Merging dataframes with different key names
Lastly, how about merging dataframes of which the key columns have different names? It is actually very easy. Simply replace on=
with left='<left_key>'
and right='<right_key>'
with left and right dataframes defined as previously. For examples, in the patients_status_3.csv
data, the key is CaseID
instead of PatientID
:
patients_status = pd.read_csv('patients_status_3.csv')
patients_status.head(n=2)
CaseID | UrgentCare | Hospitalized | |
---|---|---|---|
0 | p0060251 | Yes | Yes |
1 | p0000515 | No | No |
patients_name.merge(patients_status, left_on='PatientID', right_on='CaseID')
PatientID | FirstName | LastName | CaseID | UrgentCare | Hospitalized | |
---|---|---|---|---|---|---|
0 | p0010503 | Bob | Williams | p0010503 | No | Yes |
1 | p0060251 | Carol | Vinay | p0060251 | Yes | Yes |
2 | p0000515 | Daniel | Traver | p0000515 | No | No |
Of course, in this case, you really need to verify that the two keys indeed refer to the same things.
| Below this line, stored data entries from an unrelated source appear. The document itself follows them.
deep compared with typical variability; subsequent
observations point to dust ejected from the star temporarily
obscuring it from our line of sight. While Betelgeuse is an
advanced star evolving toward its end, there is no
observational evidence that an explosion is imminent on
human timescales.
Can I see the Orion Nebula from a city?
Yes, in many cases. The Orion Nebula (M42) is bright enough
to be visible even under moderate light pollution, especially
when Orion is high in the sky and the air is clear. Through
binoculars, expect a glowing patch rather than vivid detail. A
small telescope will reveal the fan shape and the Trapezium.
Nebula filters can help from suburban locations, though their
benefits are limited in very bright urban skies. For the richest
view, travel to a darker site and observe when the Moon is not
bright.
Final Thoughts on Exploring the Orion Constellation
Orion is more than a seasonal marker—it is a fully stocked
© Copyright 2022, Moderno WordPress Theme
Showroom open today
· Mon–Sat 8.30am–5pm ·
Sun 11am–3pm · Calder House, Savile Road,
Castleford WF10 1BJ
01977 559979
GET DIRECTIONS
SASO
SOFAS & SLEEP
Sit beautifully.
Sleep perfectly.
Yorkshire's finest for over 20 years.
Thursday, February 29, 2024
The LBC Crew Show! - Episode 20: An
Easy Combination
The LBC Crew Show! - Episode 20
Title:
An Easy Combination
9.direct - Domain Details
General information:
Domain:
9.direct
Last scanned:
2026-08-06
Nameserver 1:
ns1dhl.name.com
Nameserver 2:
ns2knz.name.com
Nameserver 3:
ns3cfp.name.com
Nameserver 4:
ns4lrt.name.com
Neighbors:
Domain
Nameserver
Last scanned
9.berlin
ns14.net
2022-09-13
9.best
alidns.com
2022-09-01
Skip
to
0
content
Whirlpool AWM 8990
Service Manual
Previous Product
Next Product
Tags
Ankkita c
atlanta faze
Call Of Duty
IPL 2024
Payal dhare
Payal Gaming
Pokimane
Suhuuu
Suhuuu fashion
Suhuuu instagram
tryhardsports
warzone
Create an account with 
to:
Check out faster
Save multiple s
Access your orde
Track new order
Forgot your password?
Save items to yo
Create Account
Otherwise, your merged data is pretty much meaningless!
Conclusion
In this post, I discussed the concept of merging dataframes with matching keys, as well as the different types of treating data without matches. Actually, there is a cross-join type as well. However, it is not for the exact same purpose with the other four types, so I will leave that for later. After this post, we should obtain enough knowledge on handling Pandas dataframes and NumPy arrays, and are now ready to start some analysis. See you later then!